Nutrition is the entire process by which organisms obtain energy and nutrients from food, for growth, maintenance and repair of damaged tissues.

Living organisms can be divided into two main groups based on their nutritional habits: autotrophs and heterotrophs.

1. Autotrophs are organisms which practise autotrophic nutrition. Autotrophs are able to manufacture their own food,  either by photosynthesis or by chemosynthesis.

  • Photosynthesis is the process through which green plants, called photoautotrophs, produce organic molecules from carbon dioxide and water using light as a source of energy.
  • Chemosynthesis is the process by which chemoautotrophs, which include certain types of bacteria, synthesise organic compounds without the help of light. These organisms obtain energy by oxidising inorganic substances such as hydrogen sulphide and ammonia.

2. Heterotrophs are organisms that cannot synthesise their own nutrients. Heterotrophs may practise holozoic nutrition, saprophytism or parasitism.

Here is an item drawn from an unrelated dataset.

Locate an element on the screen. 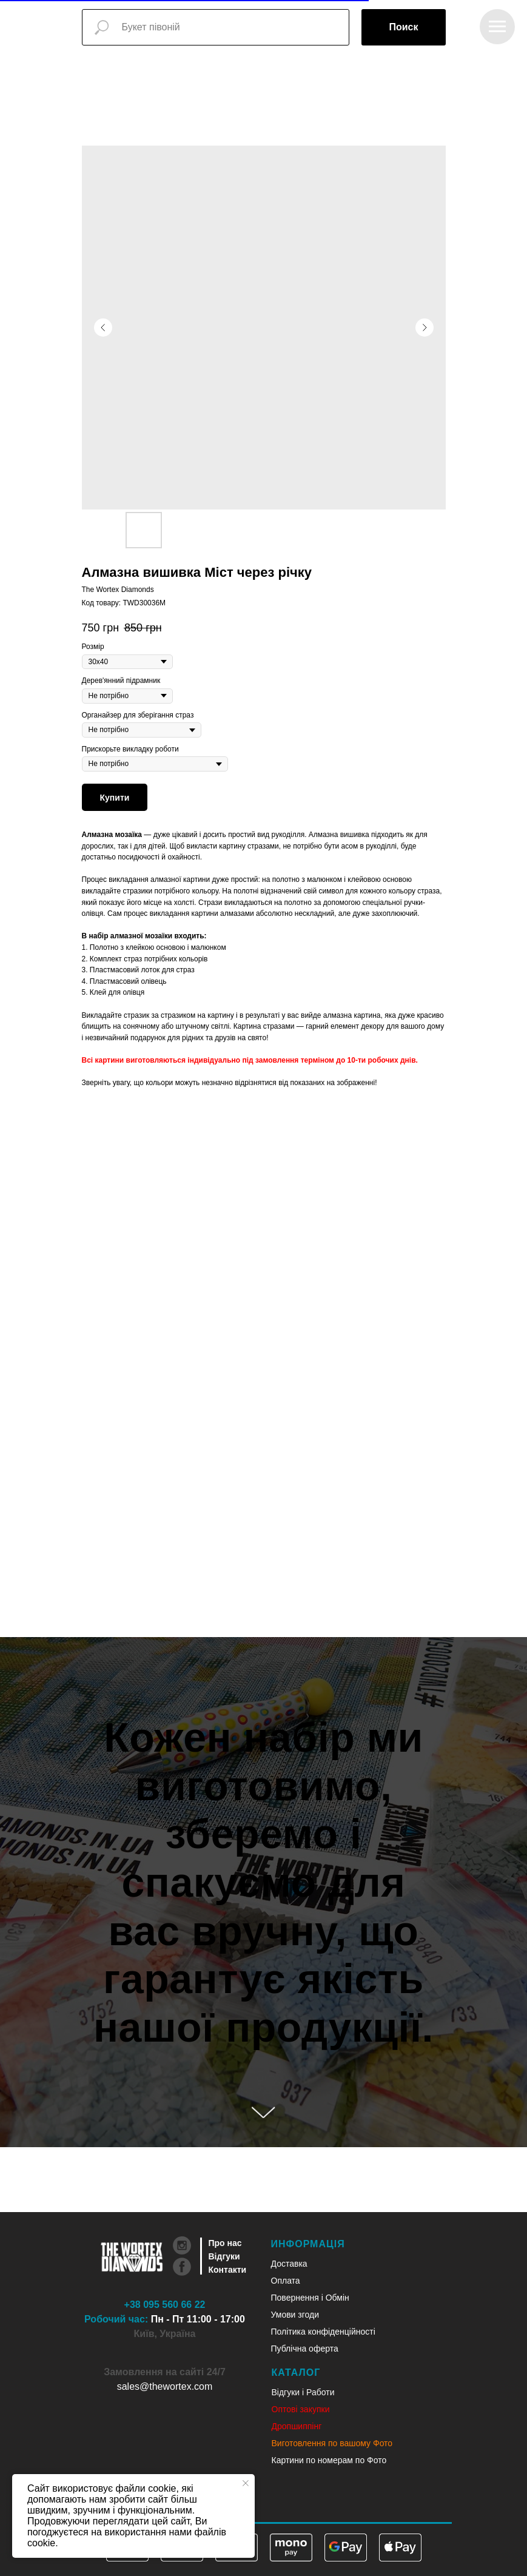 The image size is (527, 2576). Повернення і Обмін is located at coordinates (310, 2297).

  • In holozoic nutrition, the organisms feed by ingestion solid organic matter which is subsequently digested and absorbed into their bodies.
  • Saprophytes  feed on dead and decaying organic matter. They include bacteria and fungi which digest the food externally before the nutrients are absorbed.
  • Parasite obtains nutrients by living on or in the body of another living organism, the host. The parasite absorbs readily digested food from its host.